Exercise description> Repeat exactly the lines below that lie between the line with "na cadeira da Presidência da Casa." and the line with "armamento civil, anistia, prisão", counting both of those lines as part of the answer.

====

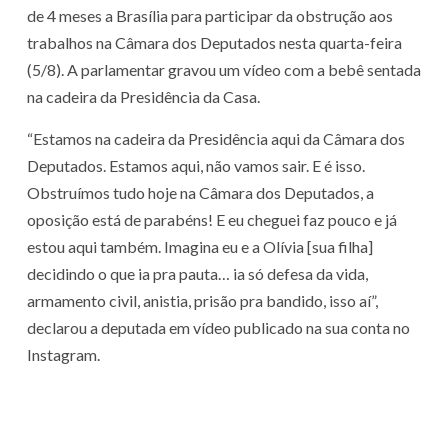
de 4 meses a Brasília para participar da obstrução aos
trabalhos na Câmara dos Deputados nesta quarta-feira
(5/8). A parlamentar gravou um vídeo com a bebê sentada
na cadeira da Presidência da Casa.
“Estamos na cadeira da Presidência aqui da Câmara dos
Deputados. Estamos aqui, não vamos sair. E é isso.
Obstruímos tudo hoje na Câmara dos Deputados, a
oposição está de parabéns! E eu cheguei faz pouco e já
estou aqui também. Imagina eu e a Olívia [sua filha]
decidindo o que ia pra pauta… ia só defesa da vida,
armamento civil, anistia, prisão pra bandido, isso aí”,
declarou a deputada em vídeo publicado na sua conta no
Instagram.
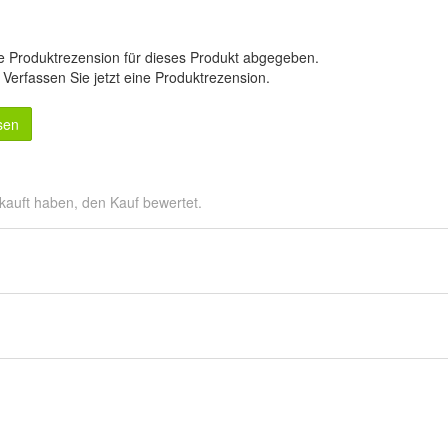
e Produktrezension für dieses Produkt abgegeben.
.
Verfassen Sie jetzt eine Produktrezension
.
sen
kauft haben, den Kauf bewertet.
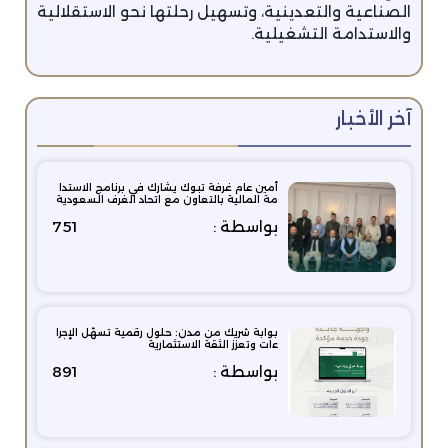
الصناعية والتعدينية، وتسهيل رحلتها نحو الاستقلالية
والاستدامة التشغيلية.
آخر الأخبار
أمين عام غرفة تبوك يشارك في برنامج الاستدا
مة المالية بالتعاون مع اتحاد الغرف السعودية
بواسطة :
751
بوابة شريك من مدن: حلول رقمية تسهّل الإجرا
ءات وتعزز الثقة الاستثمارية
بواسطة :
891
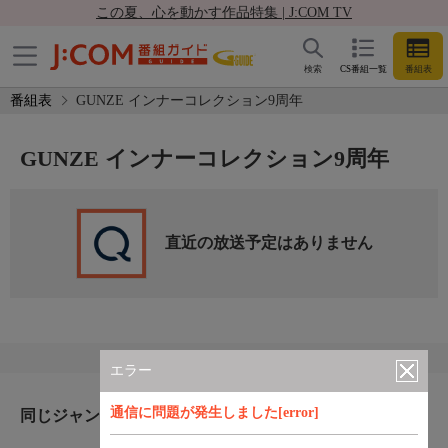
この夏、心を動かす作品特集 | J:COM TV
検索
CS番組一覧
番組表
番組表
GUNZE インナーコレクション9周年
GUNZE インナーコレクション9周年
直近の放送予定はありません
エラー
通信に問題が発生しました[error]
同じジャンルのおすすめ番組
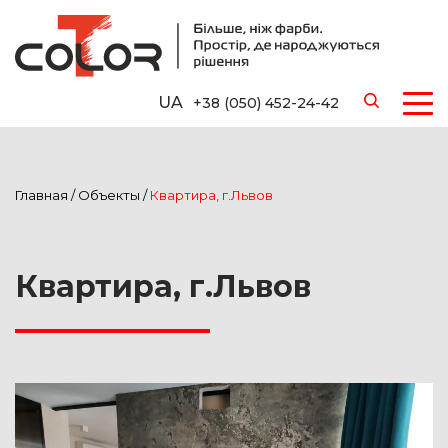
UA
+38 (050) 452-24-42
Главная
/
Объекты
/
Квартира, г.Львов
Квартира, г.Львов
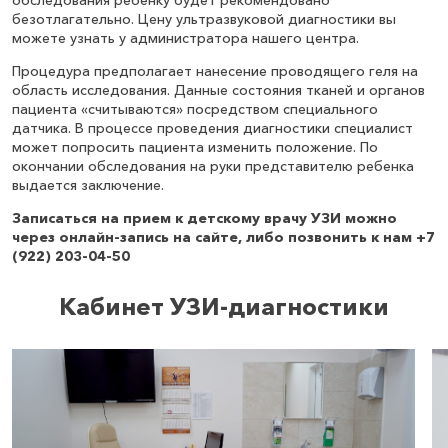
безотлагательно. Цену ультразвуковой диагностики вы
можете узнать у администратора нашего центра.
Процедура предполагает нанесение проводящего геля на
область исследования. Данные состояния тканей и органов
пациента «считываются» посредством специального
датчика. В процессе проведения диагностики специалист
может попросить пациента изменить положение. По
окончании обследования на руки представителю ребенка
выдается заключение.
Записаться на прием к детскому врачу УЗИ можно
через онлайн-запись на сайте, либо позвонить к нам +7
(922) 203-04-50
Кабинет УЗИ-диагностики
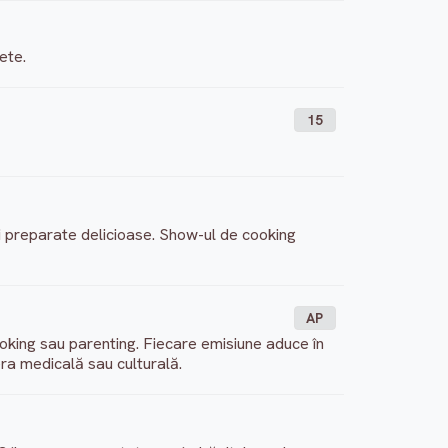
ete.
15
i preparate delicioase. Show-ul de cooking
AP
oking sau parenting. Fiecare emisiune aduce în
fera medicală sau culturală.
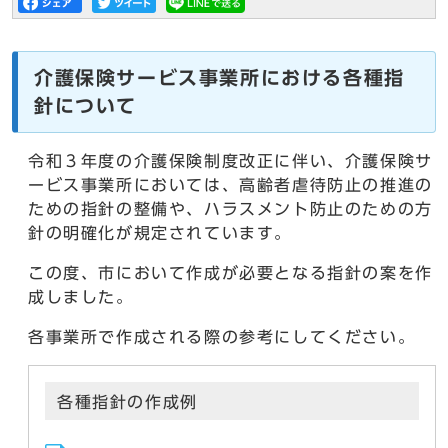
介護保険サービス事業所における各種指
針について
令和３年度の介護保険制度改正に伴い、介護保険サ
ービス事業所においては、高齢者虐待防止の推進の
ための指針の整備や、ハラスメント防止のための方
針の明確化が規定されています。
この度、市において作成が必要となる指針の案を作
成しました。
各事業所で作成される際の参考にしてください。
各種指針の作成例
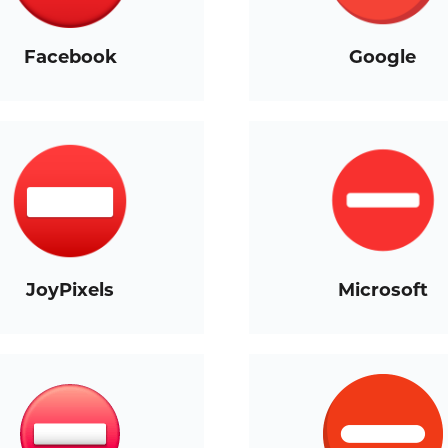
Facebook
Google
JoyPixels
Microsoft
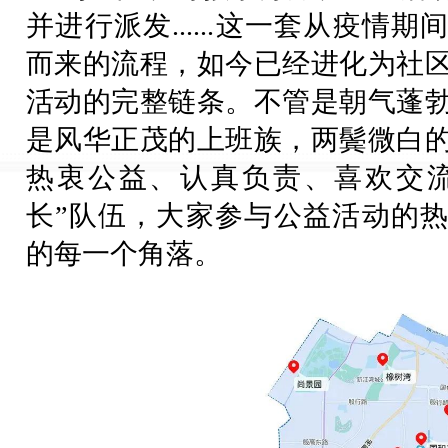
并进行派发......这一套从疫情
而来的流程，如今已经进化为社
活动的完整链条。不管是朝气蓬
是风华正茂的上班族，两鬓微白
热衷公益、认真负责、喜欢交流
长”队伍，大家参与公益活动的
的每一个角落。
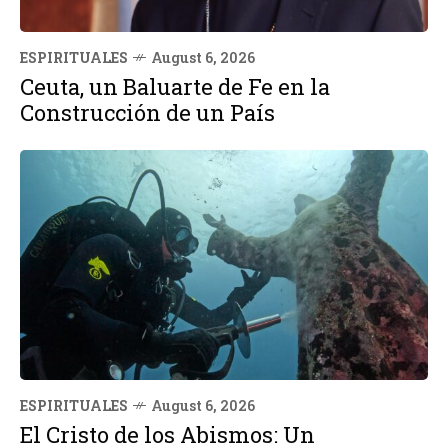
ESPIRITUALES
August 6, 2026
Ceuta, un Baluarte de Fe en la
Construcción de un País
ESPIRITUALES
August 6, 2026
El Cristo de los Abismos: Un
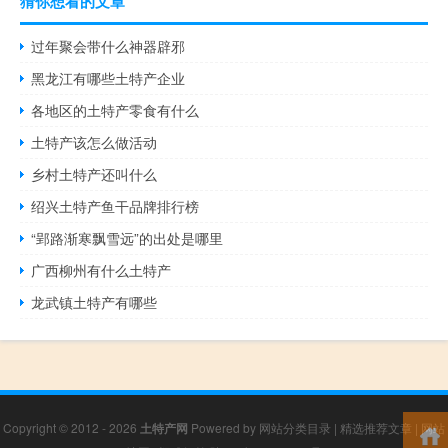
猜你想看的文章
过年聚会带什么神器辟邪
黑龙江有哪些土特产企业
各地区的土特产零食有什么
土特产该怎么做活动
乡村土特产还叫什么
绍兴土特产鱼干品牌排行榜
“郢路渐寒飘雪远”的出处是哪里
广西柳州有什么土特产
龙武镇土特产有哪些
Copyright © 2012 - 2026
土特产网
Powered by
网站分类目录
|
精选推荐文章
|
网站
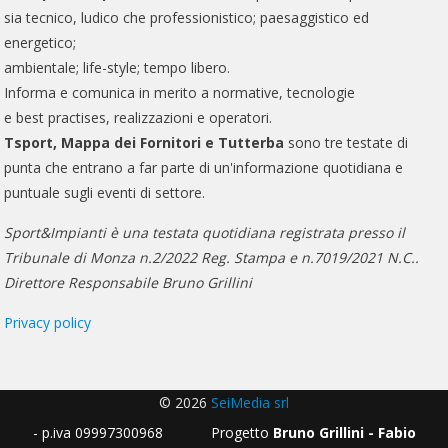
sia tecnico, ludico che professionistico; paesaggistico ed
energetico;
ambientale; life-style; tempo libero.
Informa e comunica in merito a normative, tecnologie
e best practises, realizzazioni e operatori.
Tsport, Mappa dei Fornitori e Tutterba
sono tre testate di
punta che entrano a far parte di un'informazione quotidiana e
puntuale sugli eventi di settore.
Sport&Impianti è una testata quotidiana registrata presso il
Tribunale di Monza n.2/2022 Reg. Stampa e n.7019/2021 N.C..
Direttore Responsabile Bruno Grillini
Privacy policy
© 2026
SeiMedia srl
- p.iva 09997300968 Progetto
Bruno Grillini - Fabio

====

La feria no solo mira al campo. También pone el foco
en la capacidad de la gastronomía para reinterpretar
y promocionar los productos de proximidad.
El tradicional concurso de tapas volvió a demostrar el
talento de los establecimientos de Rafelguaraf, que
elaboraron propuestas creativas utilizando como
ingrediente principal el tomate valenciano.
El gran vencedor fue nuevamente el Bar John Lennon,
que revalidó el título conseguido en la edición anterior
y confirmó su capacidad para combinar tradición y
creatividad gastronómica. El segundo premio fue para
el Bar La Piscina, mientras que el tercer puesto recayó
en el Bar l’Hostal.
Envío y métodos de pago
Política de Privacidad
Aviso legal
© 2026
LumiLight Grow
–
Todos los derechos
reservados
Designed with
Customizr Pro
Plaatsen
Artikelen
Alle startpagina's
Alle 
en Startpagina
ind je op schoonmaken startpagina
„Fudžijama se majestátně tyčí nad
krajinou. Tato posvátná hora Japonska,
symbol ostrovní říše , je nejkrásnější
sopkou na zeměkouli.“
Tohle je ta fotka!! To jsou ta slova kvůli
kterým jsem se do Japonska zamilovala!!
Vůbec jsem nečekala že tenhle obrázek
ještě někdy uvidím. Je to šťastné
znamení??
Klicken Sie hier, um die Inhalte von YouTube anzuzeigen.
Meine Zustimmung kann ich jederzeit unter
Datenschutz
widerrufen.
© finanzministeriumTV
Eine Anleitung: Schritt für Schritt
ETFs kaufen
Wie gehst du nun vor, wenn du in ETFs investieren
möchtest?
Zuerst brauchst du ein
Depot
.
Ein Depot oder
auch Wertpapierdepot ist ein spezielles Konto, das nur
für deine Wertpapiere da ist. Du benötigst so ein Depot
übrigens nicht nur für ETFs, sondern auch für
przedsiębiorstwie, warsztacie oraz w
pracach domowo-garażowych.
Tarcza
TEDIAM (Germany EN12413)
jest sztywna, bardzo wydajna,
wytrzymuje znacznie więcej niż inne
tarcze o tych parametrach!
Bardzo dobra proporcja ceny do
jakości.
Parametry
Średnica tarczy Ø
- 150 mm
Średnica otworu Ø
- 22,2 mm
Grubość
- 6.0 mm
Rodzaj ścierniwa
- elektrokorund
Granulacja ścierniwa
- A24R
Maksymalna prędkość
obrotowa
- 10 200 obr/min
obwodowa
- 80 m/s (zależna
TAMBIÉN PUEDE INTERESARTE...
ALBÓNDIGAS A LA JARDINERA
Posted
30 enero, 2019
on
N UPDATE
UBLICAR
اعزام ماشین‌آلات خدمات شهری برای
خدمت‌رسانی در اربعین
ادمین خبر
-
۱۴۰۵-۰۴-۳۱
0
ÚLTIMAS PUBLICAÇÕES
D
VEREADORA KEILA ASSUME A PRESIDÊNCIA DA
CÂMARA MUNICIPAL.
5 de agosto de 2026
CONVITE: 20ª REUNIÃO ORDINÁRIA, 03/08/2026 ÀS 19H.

====

Solution below>
na cadeira da Presidência da Casa.
“Estamos na cadeira da Presidência aqui da Câmara dos
Deputados. Estamos aqui, não vamos sair. E é isso.
Obstruímos tudo hoje na Câmara dos Deputados, a
oposição está de parabéns! E eu cheguei faz pouco e já
estou aqui também. Imagina eu e a Olívia [sua filha]
decidindo o que ia pra pauta… ia só defesa da vida,
armamento civil, anistia, prisão pra bandido, isso aí”,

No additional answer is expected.